Russia wants to revive military meetings among Arctic Council members
Inuit Circumpolar Council calls for ‘competition and conflict’ to stay out of the Arctic
Representatives from the world’s circumpolar nations reaffirmed their “commitment to maintain peace, stability and constructive cooperation in the Arctic” during the Arctic Council’s biennial ministerial meeting Thursday in Iceland.
But differing views on precisely how this can take place surfaced during the ministerial meeting at the Harpa meeting hall in Reykjavik, with Russia making a suggestion to revitalize annual meetings among top military staffs of the eight member nations.
Over its 25-year history, the members of the consensus-based forum — Canada, the U.S., Russia, Iceland, Denmark-Greenland, Norway, Sweden and Finland — have focused on environmental and societal issues, steering away from national security matters.
However, during Thursday’s meeting — a mainly virtual event due to COVID-19 — Russia’s foreign minister Sergei Lavrov called for his fellow Arctic Council members to support the resumption of the annual meetings of military leaders that had stopped in 2014.
At the meeting, Russia assumed the two-year chair of the Arctic Council.
Speaking at a news conference afterward, Lavrov complained about increasing military activity in the Arctic, and said, “the West has decided to undermine a number of mechanisms we had in place.”
“We are not suggesting anything new,” Lavrov said about his country’s proposal to resume the annual military meeting, “but to go back to this practice.”
Its activities could prove useful in improving communication on a military level in disaster response and search-and-rescue operations, he said.
But the Inuit Circumpolar Council, one of the council’s Indigenous six permanent participants, was clear that it wants to keep defense issues out of the Arctic.
Jimmy Stotts, Alaska’s ICC president, said the ICC is concerned over the level of “recent angry and provocative rhetoric from some of the Arctic states,” said in his address to the forum.
“The ICC has always supported the idea of the Arctic as a peaceful region. We do not want to see our homeland turned into a region of competition and conflict,” Stotts said. “We don’t wish to see our world overrun with other peoples’ problems.”

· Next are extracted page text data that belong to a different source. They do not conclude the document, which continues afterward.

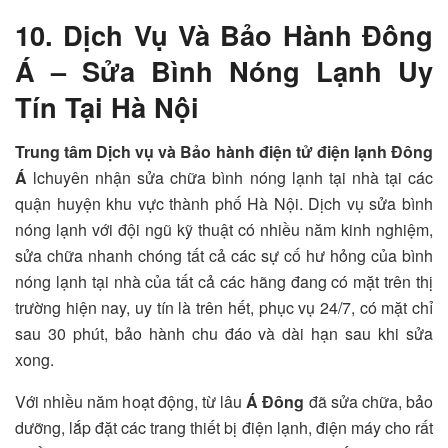
10. Dịch Vụ Và Bảo Hành Đông
Á –
Sửa Bình Nóng Lạnh Uy
Tín Tại Hà Nội
Trung tâm Dịch vụ và Bảo hành điện tử điện lạnh Đông
Á
lchuyên nhận sửa chữa bình nóng lạnh tại nhà tại các
quận huyện khu vực thành phố Hà Nội. Dịch vụ sửa bình
nóng lạnh với đội ngũ kỹ thuật có nhiều năm kinh nghiệm,
sửa chữa nhanh chóng tất cả các sự cố hư hỏng của bình
nóng lạnh tại nhà của tất cả các hãng đang có mặt trên thị
trường hiện nay, uy tín là trên hết, phục vụ 24/7, có mặt chỉ
sau 30 phút, bảo hành chu đáo và dài hạn sau khi sửa
xong.
Với nhiều năm hoạt động, từ lâu
Á Đông
đã sửa chữa, bảo
dưỡng, lắp đặt các trang thiết bị điện lạnh, điện máy cho rất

Stotts also said the Arctic Council needs to listen more to the ICC and its other Indigenous Permanent Participants: the Aleut International Association, Arctic Athabaskan Council, the Gwich’in Council International, the Russian Association of Indigenous Peoples of the North and the Saami Council.
“Participation is one thing, having influence is another. What good is participation if no one listens and our concerns are not being paid the attention we think they should be. The current situation within the Arctic Council has become a concern for us,” Stotts said.
But Marc Garneau, Canada’s foreign minister, said in his speech that, “we want to make sure that Indigenous voices are heard loud and clear.”
Garneau also announced the establishment of a permanent secretariat for the Arctic Council’s sustainable working group, which will be hosted in Quebec City by the l’Institut nordique du Quebec at Laval University.
Garneau and the other ministers also received roughly 80 updates from the Arctic Council’s various groups, which focus on sustainable development, Arctic flora and fauna, contaminants, the marine environment and short-lived climate forcers such as soot.
As soon as the ministerial meeting wrapped up, the Clean Arctic Alliance, an international coalition of 22 non-profit organisations, criticized the Reykjavik Declaration for omitting recognition of the impact of heavy fuel oil use and the soot it produces on the Arctic climate.
“I wouldn’t assume that if it’s not in the declaration that it isn’t being paid attention to,” Garneau told Nunatsiaq News from Reykjavik after the ministerial ended.
Garneau also said he wasn’t worried about security issues emerging at the Arctic Council.
Garneau said Russia’s strategic vision for its period as chair aligns with “everything we did before.”
The various documents from the Arctic Council, including its new strategic plan, can be found on its website.